### EXERCISE MATERIAL ###

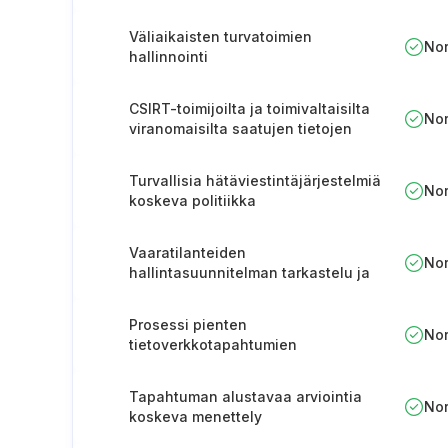
Väliaikaisten turvatoimien
No
hallinnointi
CSIRT-toimijoilta ja toimivaltaisilta
No
viranomaisilta saatujen tietojen
hallinta ja käyttö
Turvallisia hätäviestintäjärjestelmiä
No
koskeva politiikka
Vaaratilanteiden
No
hallintasuunnitelman tarkastelu ja
hyväksyminen (Liettua)
Prosessi pienten
No
tietoverkkotapahtumien
ilmoittamista varten (Liettua)
Tapahtuman alustavaa arviointia
No
koskeva menettely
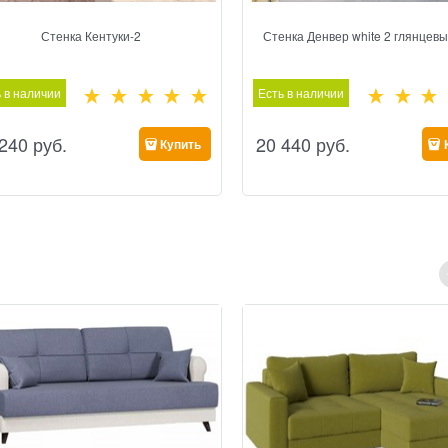
Стенка Кентуки-2
Стенка Денвер white 2 глянцев
 в наличии
Есть в наличии
 240
 руб.
20 440
 руб.
Купить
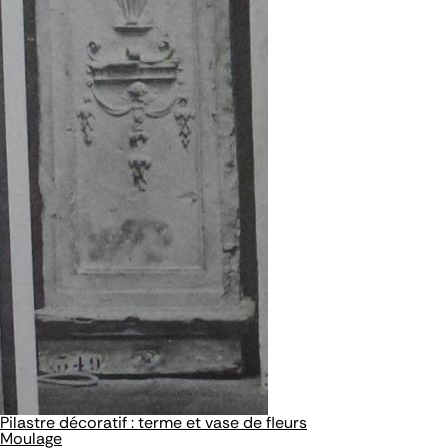
Pilastre décoratif : terme et vase de fleurs
Moulage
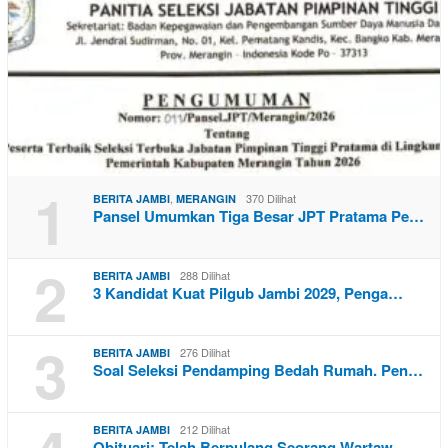
1
,
370 Dilihat
BERITA JAMBI
MERANGIN
Pansel Umumkan Tiga Besar JPT Pratama Pe…
2
288 Dilihat
BERITA JAMBI
3 Kandidat Kuat Pilgub Jambi 2029, Penga…
3
276 Dilihat
BERITA JAMBI
Soal Seleksi Pendamping Bedah Rumah. Pen…
212 Dilihat
BERITA JAMBI
Obituari: Telah Berpulang Seorang Wartaw…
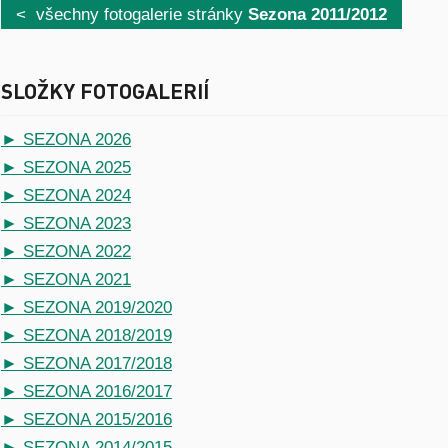
< všechny fotogalerie stránky
Sezona 2011/2012
SLOŽKY FOTOGALERIÍ
► SEZONA 2026
► SEZONA 2025
► SEZONA 2024
► SEZONA 2023
► SEZONA 2022
► SEZONA 2021
► SEZONA 2019/2020
► SEZONA 2018/2019
► SEZONA 2017/2018
► SEZONA 2016/2017
► SEZONA 2015/2016
► SEZONA 2014/2015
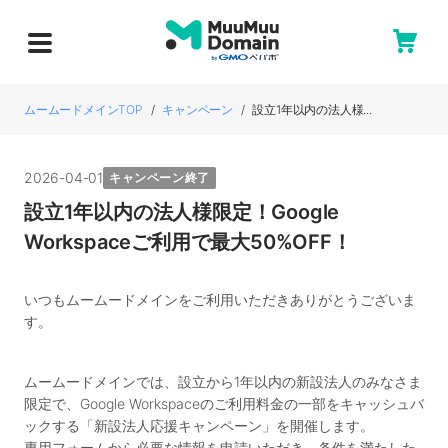
ムームードメインTOP
キャンペーン
設立1年以内の法人様...
2026-04-01
キャンペーン終了
設立1年以内の法人様限定！Google
Workspaceご利用で最大50%OFF！
いつもムームードメインをご利用いただきありがとうございま
す。
ムームードメインでは、設立から1年以内の新設法人のみなさま
限定で、Google Workspaceのご利用料金の一部をキャッシュバ
ックする「新設法人応援キャンペーン」を開催します。
専用フォームから必要な情報を申請いただき、条件を満たした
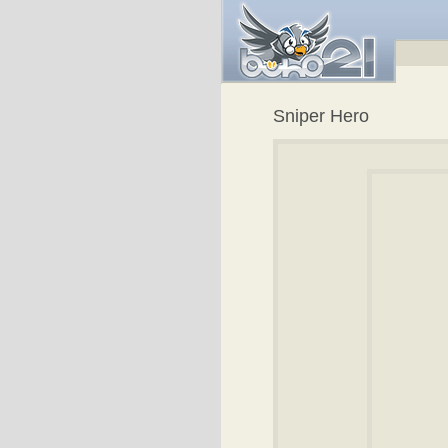
Sniper Hero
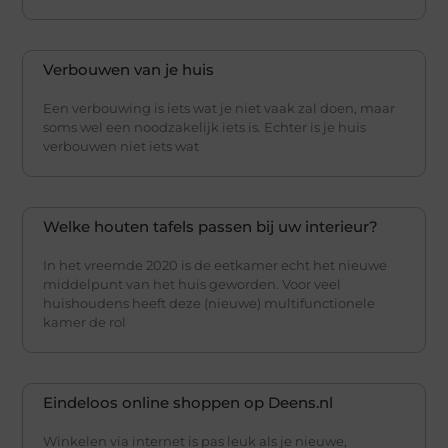
Verbouwen van je huis
Een verbouwing is iets wat je niet vaak zal doen, maar
soms wel een noodzakelijk iets is. Echter is je huis
verbouwen niet iets wat
Welke houten tafels passen bij uw interieur?
In het vreemde 2020 is de eetkamer echt het nieuwe
middelpunt van het huis geworden. Voor veel
huishoudens heeft deze (nieuwe) multifunctionele
kamer de rol
Eindeloos online shoppen op Deens.nl
Winkelen via internet is pas leuk als je nieuwe,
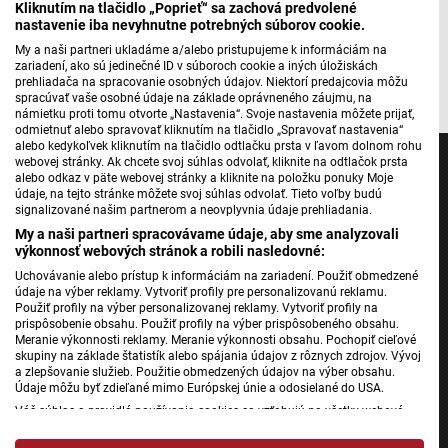
Kliknutím na tlačidlo „Poprieť“ sa zachová predvolené
Máte problém s prehrávaním?
Nahláste nám chybu
v prehrávači.
nastavenie iba nevyhnutne potrebných súborov cookie.
My a naši partneri ukladáme a/alebo pristupujeme k informáciám na
zariadení, ako sú jedinečné ID v súboroch cookie a iných úložiskách
prehliadača na spracovanie osobných údajov. Niektorí predajcovia môžu
spracúvať vaše osobné údaje na základe oprávneného záujmu, na
námietku proti tomu otvorte „Nastavenia“. Svoje nastavenia môžete prijať,
odmietnuť alebo spravovať kliknutím na tlačidlo „Spravovať nastavenia“
alebo kedykoľvek kliknutím na tlačidlo odtlačku prsta v ľavom dolnom rohu
webovej stránky. Ak chcete svoj súhlas odvolať, kliknite na odtlačok prsta
alebo odkaz v päte webovej stránky a kliknite na položku ponuky Moje
údaje, na tejto stránke môžete svoj súhlas odvolať. Tieto voľby budú
signalizované našim partnerom a neovplyvnia údaje prehliadania.
Jednotka
My a naši partneri spracovávame údaje, aby sme analyzovali
výkonnosť webových stránok a robili nasledovné:
Dvojka
Uchovávanie alebo prístup k informáciám na zariadení. Použiť obmedzené
24
údaje na výber reklamy. Vytvoriť profily pre personalizovanú reklamu.
Šport
Použiť profily na výber personalizovanej reklamy. Vytvoriť profily na
prispôsobenie obsahu. Použiť profily na výber prispôsobeného obsahu.
Správy STVR
Meranie výkonnosti reklamy. Meranie výkonnosti obsahu. Pochopiť cieľové
skupiny na základe štatistík alebo spájania údajov z rôznych zdrojov. Vývoj
Podcasty
a zlepšovanie služieb. Použitie obmedzených údajov na výber obsahu.
Údaje môžu byť zdieľané mimo Európskej únie a odosielané do USA.
Mobilné aplikácie
Váš súhlas a pravidlá používania cookies sa vzťahujú na všetky webové
stránky „Rozhlasové weby“ vrátane: RSI Deutsch, Rádio Litera, Rádio Regina
Stred, Rádio Regina Západ, Rádio Patria, Rádio Devín, RTVS, Hudobné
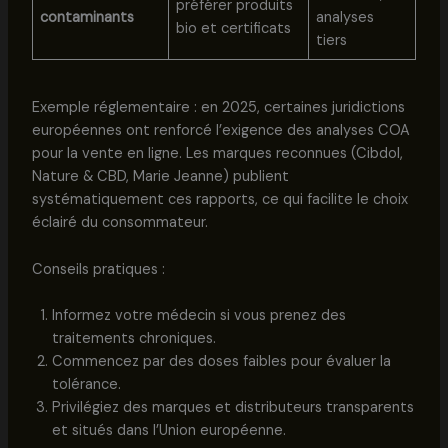
préférer produits
contaminants
analyses
bio et certificats
tiers
Exemple réglementaire : en 2025, certaines juridictions
européennes ont renforcé l’exigence des analyses COA
pour la vente en ligne. Les marques reconnues (Cibdol,
Nature & CBD, Marie Jeanne) publient
systématiquement ces rapports, ce qui facilite le choix
éclairé du consommateur.
Conseils pratiques :
Informez votre médecin si vous prenez des
traitements chroniques.
Commencez par des doses faibles pour évaluer la
tolérance.
Privilégiez des marques et distributeurs transparents
et situés dans l’Union européenne.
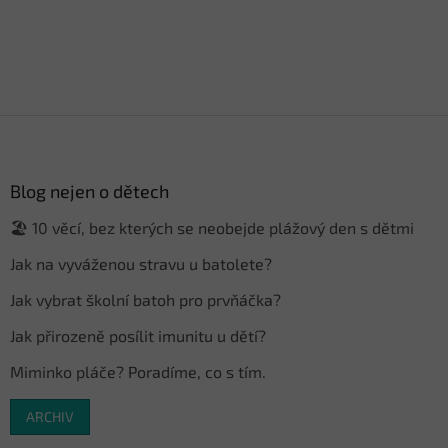
Z
á
p
a
Blog nejen o dětech
t
🏖️ 10 věcí, bez kterých se neobejde plážový den s dětmi
í
Jak na vyváženou stravu u batolete?
Jak vybrat školní batoh pro prvňáčka?
Jak přirozeně posílit imunitu u dětí?
Miminko pláče? Poradíme, co s tím.
ARCHIV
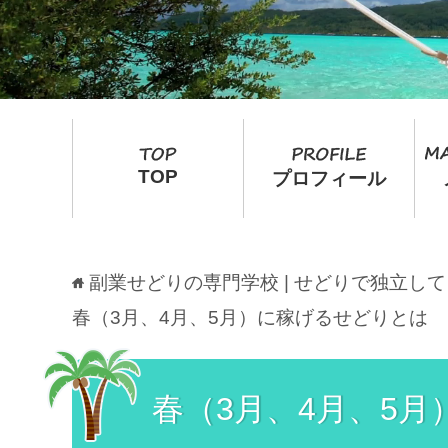
TOP
プロフィール
副業せどりの専門学校 | せどりで独立し
春（3月、4月、5月）に稼げるせどりとは
春（3月、4月、5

###

**EXERCISE AIM**: Reprint the whole listing above exactly, taking out the pictures.

**ANSWER TO THE EXERCISE**:
Väliaikaisten turvatoimien
No
hallinnointi
CSIRT-toimijoilta ja toimivaltaisilta
No
viranomaisilta saatujen tietojen
hallinta ja käyttö
Turvallisia hätäviestintäjärjestelmiä
No
koskeva politiikka
Vaaratilanteiden
No
hallintasuunnitelman tarkastelu ja
hyväksyminen (Liettua)
Prosessi pienten
No
tietoverkkotapahtumien
ilmoittamista varten (Liettua)
Tapahtuman alustavaa arviointia
No
koskeva menettely
Стенка Кентуки-2
Стенка Денвер white 2 глянцев
 в наличии
Есть в наличии
 240
 руб.
20 440
 руб.
Купить
Pilastre décoratif : terme et vase de fleurs
Moulage
1
,
370 Dilihat
BERITA JAMBI
MERANGIN
Pansel Umumkan Tiga Besar JPT Pratama Pe…
2
288 Dilihat
BERITA JAMBI
3 Kandidat Kuat Pilgub Jambi 2029, Penga…
3
276 Dilihat
BERITA JAMBI
Soal Seleksi Pendamping Bedah Rumah. Pen…
212 Dilihat
BERITA JAMBI
Obituari: Telah Berpulang Seorang Wartaw…
< všechny fotogalerie stránky
Sezona 2011/2012
SLOŽKY FOTOGALERIÍ
► SEZONA 2026
► SEZONA 2025
► SEZONA 2024
► SEZONA 2023
► SEZONA 2022
► SEZONA 2021
► SEZONA 2019/2020
► SEZONA 2018/2019
► SEZONA 2017/2018
► SEZONA 2016/2017
► SEZONA 2015/2016
► SEZONA 2014/2015
ムームードメインTOP
キャンペーン
設立1年以内の法人様...
2026-04-01
キャンペーン終了
設立1年以内の法人様限定！Google
Workspaceご利用で最大50%OFF！
いつもムームードメインをご利用いただきありがとうございま
す。
ムームードメインでは、設立から1年以内の新設法人のみなさま
限定で、Google Workspaceのご利用料金の一部をキャッシュバ
ックする「新設法人応援キャンペーン」を開催します。
専用フォームから必要な情報を申請いただき、条件を満たした
Sniper Hero
Verbouwen van je huis
Een verbouwing is iets wat je niet vaak zal doen, maar
soms wel een noodzakelijk iets is. Echter is je huis
verbouwen niet iets wat
Welke houten tafels passen bij uw interieur?
In het vreemde 2020 is de eetkamer echt het nieuwe
middelpunt van het huis geworden. Voor veel
huishoudens heeft deze (nieuwe) multifunctionele
kamer de rol
Eindeloos online shoppen op Deens.nl
Winkelen via internet is pas leuk als je nieuwe,
Kliknutím na tlačidlo „Poprieť“ sa zachová predvolené
Máte problém s prehrávaním?
Nahláste nám chybu
v prehrávači.
nastavenie iba nevyhnutne potrebných súborov cookie.
My a naši partneri ukladáme a/alebo pristupujeme k informáciám na
zariadení, ako sú jedinečné ID v súboroch cookie a iných úložiskách
prehliadača na spracovanie osobných údajov. Niektorí predajcovia môžu
spracúvať vaše osobné údaje na základe oprávneného záujmu, na
námietku proti tomu otvorte „Nastavenia“. Svoje nastavenia môžete prijať,
odmietnuť alebo spravovať kliknutím na tlačidlo „Spravovať nastavenia“
alebo kedykoľvek kliknutím na tlačidlo odtlačku prsta v ľavom dolnom rohu
webovej stránky. Ak chcete svoj súhlas odvolať, kliknite na odtlačok prsta
alebo odkaz v päte webovej stránky a kliknite na položku ponuky Moje
údaje, na tejto stránke môžete svoj súhlas odvolať. Tieto voľby budú
signalizované našim partnerom a neovplyvnia údaje prehliadania.
Jednotka
My a naši partneri spracovávame údaje, aby sme analyzovali
výkonnosť webových stránok a robili nasledovné:
Dvojka
Uchovávanie alebo prístup k informáciám na zariadení. Použiť obmedzené
24
údaje na výber reklamy. Vytvoriť profily pre personalizovanú reklamu.
Šport
Použiť profily na výber personalizovanej reklamy. Vytvoriť profily na
prispôsobenie obsahu. Použiť profily na výber prispôsobeného obsahu.
Správy STVR
Meranie výkonnosti reklamy. Meranie výkonnosti obsahu. Pochopiť cieľové
skupiny na základe štatistík alebo spájania údajov z rôznych zdrojov. Vývoj
Podcasty
a zlepšovanie služieb. Použitie obmedzených údajov na výber obsahu.
Údaje môžu byť zdieľané mimo Európskej únie a odosielané do USA.
Mobilné aplikácie
Váš súhlas a pravidlá používania cookies sa vzťahujú na všetky webové
stránky „Rozhlasové weby“ vrátane: RSI Deutsch, Rádio Litera, Rádio Regina
Stred, Rádio Regina Západ, Rádio Patria, Rádio Devín, RTVS, Hudobné
préférer produits
contaminants
analyses
bio et certificats
tiers
Exemple réglementaire : en 2025, certaines juridictions
européennes ont renforcé l’exigence des analyses COA
pour la vente en ligne. Les marques reconnues (Cibdol,
Nature & CBD, Marie Jeanne) publient
systématiquement ces rapports, ce qui facilite le choix
éclairé du consommateur.
Conseils pratiques :
Informez votre médecin si vous prenez des
traitements chroniques.
Commencez par des doses faibles pour évaluer la
tolérance.
Privilégiez des marques et distributeurs transparents
et situés dans l’Union européenne.
Z
á
p
a
Blog nejen o dětech
t
🏖️ 10 věcí, bez kterých se neobejde plážový den s dětmi
í
Jak na vyváženou stravu u batolete?
Jak vybrat školní batoh pro prvňáčka?
Jak přirozeně posílit imunitu u dětí?
Miminko pláče? Poradíme, co s tím.
ARCHIV
TOP
プロフィール
副業せどりの専門学校 | せどりで独立し
春（3月、4月、5月）に稼げるせどりとは
春（3月、4月、5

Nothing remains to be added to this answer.